Nitrous oxide is about ten times as potent a GHG as methane [1]. It is formed by microbial denitrification in soil and in anaerobic slurries, both of which are exacerbated by the oversupply of dietary protein to cattle. The quantity of protein flowing from the rumen is a major factor that limits the productivity of ruminant livestock production [24, 25]. The protein reaching the abomasum consists of a mixture of dietary and microbial protein and, following digestion and absorption, it provides the amino acids upon which ruminants depend for their amino acid requirements. Rumen wall tissue protein turnover also contributes to the protein drain imposed by ruminal microorganisms, because ruminal bacteria tend to invade and digest ruminal epithelial tissues [26, 27]. In order to compensate for these inefficiencies, ruminant livestock producers tend to oversupply the animals with relatively cheap protein sources such as soybean meal. The excess N is excreted in urine and faeces, which then present a disposal problem.

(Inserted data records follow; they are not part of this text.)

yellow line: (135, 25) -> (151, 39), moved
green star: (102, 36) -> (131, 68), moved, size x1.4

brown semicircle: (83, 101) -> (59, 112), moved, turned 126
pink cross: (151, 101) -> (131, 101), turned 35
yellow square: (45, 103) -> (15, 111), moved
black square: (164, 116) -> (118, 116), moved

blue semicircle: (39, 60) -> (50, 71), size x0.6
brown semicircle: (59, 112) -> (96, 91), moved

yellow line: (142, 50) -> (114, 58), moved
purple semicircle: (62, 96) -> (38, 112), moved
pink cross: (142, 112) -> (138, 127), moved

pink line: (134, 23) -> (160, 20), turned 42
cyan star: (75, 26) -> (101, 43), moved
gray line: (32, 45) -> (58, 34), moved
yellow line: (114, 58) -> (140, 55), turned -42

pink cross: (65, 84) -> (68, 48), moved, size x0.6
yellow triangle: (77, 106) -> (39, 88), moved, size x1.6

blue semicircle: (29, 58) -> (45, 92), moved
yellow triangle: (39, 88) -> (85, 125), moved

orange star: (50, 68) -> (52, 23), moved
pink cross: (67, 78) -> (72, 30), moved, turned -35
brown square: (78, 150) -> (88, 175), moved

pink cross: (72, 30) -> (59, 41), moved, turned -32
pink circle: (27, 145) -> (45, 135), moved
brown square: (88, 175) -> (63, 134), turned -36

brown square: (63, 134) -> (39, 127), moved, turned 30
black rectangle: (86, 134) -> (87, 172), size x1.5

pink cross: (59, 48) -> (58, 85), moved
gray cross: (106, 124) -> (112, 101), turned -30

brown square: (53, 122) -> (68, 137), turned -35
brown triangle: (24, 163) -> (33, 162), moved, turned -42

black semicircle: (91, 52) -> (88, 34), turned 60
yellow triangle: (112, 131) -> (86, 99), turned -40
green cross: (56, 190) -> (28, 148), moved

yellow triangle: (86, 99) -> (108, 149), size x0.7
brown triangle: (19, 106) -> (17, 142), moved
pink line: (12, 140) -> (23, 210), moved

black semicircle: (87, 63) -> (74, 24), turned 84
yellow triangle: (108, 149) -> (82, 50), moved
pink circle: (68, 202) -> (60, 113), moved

Nitrous oxide emissions are equivalent to methane emissions in Scotland in terms of GHG from agriculture [28]. Nitrogenous excretion from ruminants is therefore another area that needs to be addressed. Part of the inefficiency stems from the animal itself, with inefficient amino acid metabolism, but the main inefficiency arises from the proteolytic and bacteriolytic activities of ruminal microorganisms [24, 25].

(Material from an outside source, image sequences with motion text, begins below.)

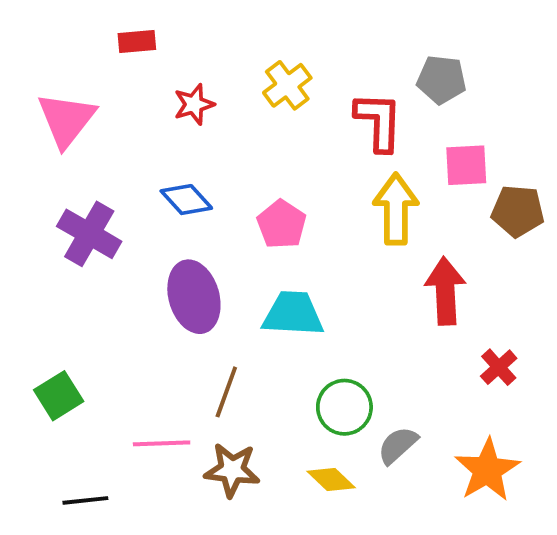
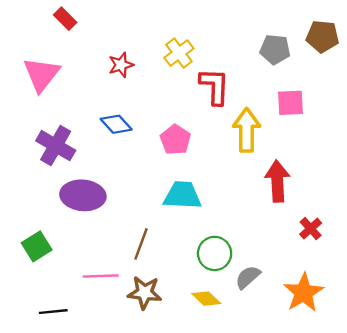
red rectangle: (137, 41) -> (65, 19), moved, turned 50
red L-shape: (379, 121) -> (215, 86), moved
brown pentagon: (518, 211) -> (322, 36), moved
purple ellipse: (194, 297) -> (83, 195), moved, turned -69

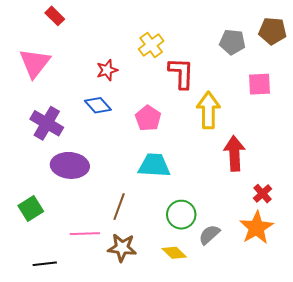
red star: (121, 65) -> (107, 70), moved
pink square: (290, 103) -> (259, 84), moved
orange star: (303, 293) -> (256, 228), moved

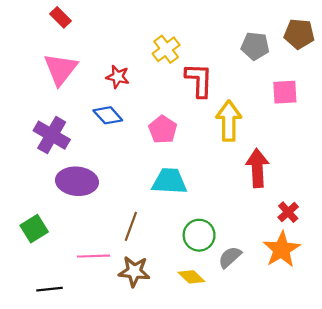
pink triangle: (35, 63) -> (60, 69), moved
red star: (107, 70) -> (118, 77), turned 30

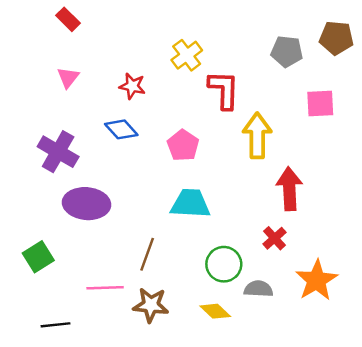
pink triangle: (60, 69) -> (68, 77), size x0.6
red cross: (288, 212) -> (275, 238), moved
gray semicircle: (230, 257) -> (258, 289), turned 45

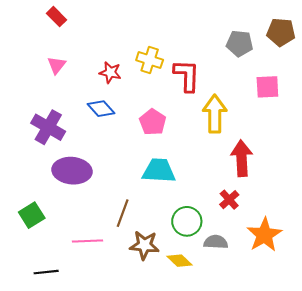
yellow cross: (187, 55) -> (150, 60), moved, turned -35
brown star: (151, 305) -> (144, 245), moved

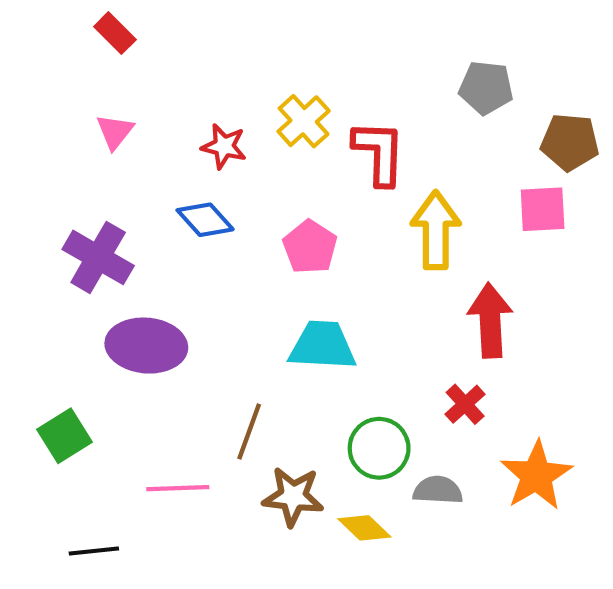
brown pentagon: (281, 32) -> (570, 142), moved
yellow cross: (150, 60) -> (304, 121), turned 30
pink square: (267, 87) -> (543, 209), moved

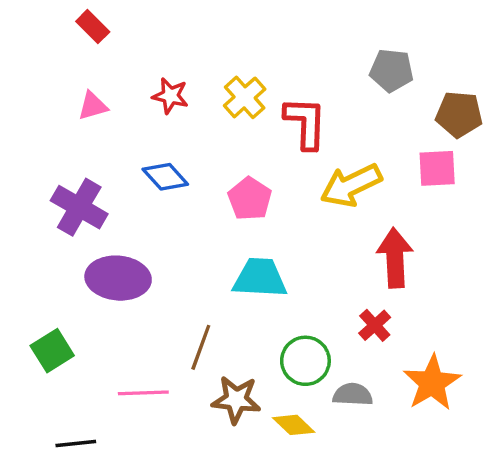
pink triangle: (115, 132) -> (93, 106), turned 36
red star: (224, 146) -> (170, 96), moved
yellow arrow: (436, 230) -> (351, 185), turned -116

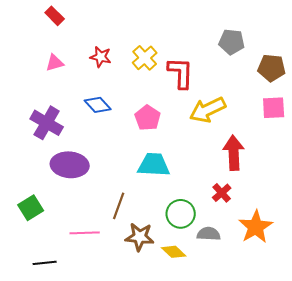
pink square: (437, 168) -> (274, 108), moved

Rumen microbial metagenomics and GHG emissions

The first application of the metagenome concept to the rumen microbiota was gene mining, whereby gene libraries that were sequenced from the total DNA of ruminal digesta were screened for target activities. This approach proved successful in the discovery and characterisation of many key microbial enzymes such as glycosyl hydrolases [2933], polyphenol oxidases [34], and lipases [35, 36]. During annotation of whole metagenomes in rumen studies, it was apparent that the majority of the open reading frames (ORF) encoded genes that were unknown or not yet included in reference databases. Furthermore, with the vast majority of ruminal species yet to be cultivated in vitro [37, 38], the potential of metagenome mining in the rumen is vast.

Pioneering papers to explore the wider potential of metagenomics applied to the rumen were those by Brulc et al. [39] and Hess et al. [40]. Brulc et al. [39] were the first to report the results of deep sequencing of the ruminal metagenome. They focussed mainly on glycosyl hydrolase sequence analysis, in a comparative metagenomics exercise that was the first of its kind in the rumen. A comparison of the glycosyl hydrolase and cellulosome functional genes in digesta from three steers revealed that, in the rumen microbiome, initial colonization of fibre appears to be by organisms that possess enzymes that attack the easily available side chains of complex plant polysaccharides rather than the more recalcitrant main chains, especially cellulose. In an interesting cross-species comparison, Brulc et al. [39] compared their rumen data with that of the termite hindgut microbiome. Fundamental differences in the glycosyl hydrolase content appeared to be diet-dependent, with cattle consuming forages and legumes compared to the consumption of wood by termites.

Hess et al. [40] were also driven largely by the potential discovery of new glycosyl hydrolases that might be of value in the biofuels industry, but they demonstrated also the depth of new information that could be extracted from metagenomic deep sequencing. Only one cow was used in this experiment, yet the wealth of new discoveries was immense. At least five operational taxonomic units (OTU) were enriched on the switchgrass. None of these was identified to be a cultivated species, indicating a major opportunity to isolate the enriched species that by implication could be involved in switchgrass degradation and therefore be useful in the biofuels industry. Only 12% of the 27,755 carbohydrate-active genes that were assembled from the ruminal metagenome of switchgrass-adherent microorganisms were more than 75% identical to genes deposited in the NCBI non-redundant database, whereas 43% of the genes had less than 50% identity to any known protein. Ninety of the candidate proteins were expressed in vitro, of which 57% were enzymatically active against cellulosic substrates. It might be argued that, since glycosyl hydrolases are by far the best characterised enzymes from the ruminal ecosystem, even more novelty would be seen when mining enzymes with different functions that are important to ruminal microorganisms, such as protein or lipid metabolism. The gene mining so far accomplished has barely scratched the surface of such a complex enzymatic ecosystem.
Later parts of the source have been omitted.